Stedman and Hutchinson, comps. A Library of American Literature:
An Anthology in Eleven Volumes. 1891.
Vols. IX–XI: Literature of the Republic, Part IV., 1861–1889
At Marshfield
By William Cleaver Wilkinson (18331920)H
Way wide, forecasting, free,
A liberal tilth that made the tiller poor.
That huge Websterian plough what furrows drew,
Through fallows fattened from the barren sea!
Yoked to that plough and matched for mighty size,
What oxen moved!—in progress equal, sure,
Unconscious of resistance, as of force
Not finite, elemental, like his own,
Taking its way with unimpeded course.
He loved to look into their meek brown eyes,
That with a light of love half human shone
Calmly on him from out the ample front,
While, with a kind of mutual, wise,
Mute recognition of some kin,
Superior to surprise,
And schooled by immemorial wont,
They seemed to say, We let him in,
He is of us, he is, by natural dower,
One in our brotherhood of great and peaceful power.
At Marshfield by the sea,
And now the end is nigh,
Up from the pleasant lea
Move his dumb friends in solemn, slow,
Funereal procession, and before
Their master’s door
In melancholy file compassionately go;
He will be glad to see his trusty friends once more.

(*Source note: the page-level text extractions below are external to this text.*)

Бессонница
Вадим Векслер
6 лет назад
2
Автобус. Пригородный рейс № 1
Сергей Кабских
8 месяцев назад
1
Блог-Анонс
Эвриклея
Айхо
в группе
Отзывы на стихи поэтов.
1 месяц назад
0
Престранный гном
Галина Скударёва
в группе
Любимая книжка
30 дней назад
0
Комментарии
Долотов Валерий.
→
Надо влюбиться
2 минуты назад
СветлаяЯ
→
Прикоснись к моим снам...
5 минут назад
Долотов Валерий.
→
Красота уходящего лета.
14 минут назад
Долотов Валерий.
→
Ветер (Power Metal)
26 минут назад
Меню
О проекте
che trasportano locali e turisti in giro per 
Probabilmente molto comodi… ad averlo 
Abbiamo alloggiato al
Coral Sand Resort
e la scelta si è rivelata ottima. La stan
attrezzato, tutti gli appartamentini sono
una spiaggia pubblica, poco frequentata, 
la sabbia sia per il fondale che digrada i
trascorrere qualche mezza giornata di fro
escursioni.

Now let him look a look that shall suffice,
Lo, let the dying man
Take all the peace he can
From those large tranquil brows and deep soft eyes.
Rest it will be to him,
Before his eyes grow dim,
To bathe his aged eyes in one deep gaze
Commingled with old days,
On faces of such friends sincere,
With fondness brought from boyhood, dear.
And these have turned and passed.
Henceforth he will no more,
As was his wont before,
Step forth from yonder door
To taste the freshness of the early dawn,
The whiteness of the sky,
The whitening stars on high,
The dews yet white that lie
Far spread in pearl upon the glimmering lawn;
Never at evening go,
Sole pacing to and fro,
With musing step and slow,
Beneath the cope of heaven set thick with stars,
Considering by whose hand
Those works, in wisdom planned,
Were fashioned, and still stand
Serenely fast and fair above these earthly jars.
Never again. Forth he will soon be brought
By neighbors that have loved him, having known,
Plain farmers, with the farmer’s natural thought
And feeling, sympathetic to his own.
All in a temperate air, a golden light,
Rich with October, sad with afternoon,
Fitly let him be laid, with rustic rite,
To rest amid the ripened harvest boon.
He loved the ocean’s mighty murmur deep,
And this shall lull him through his dreamless sleep.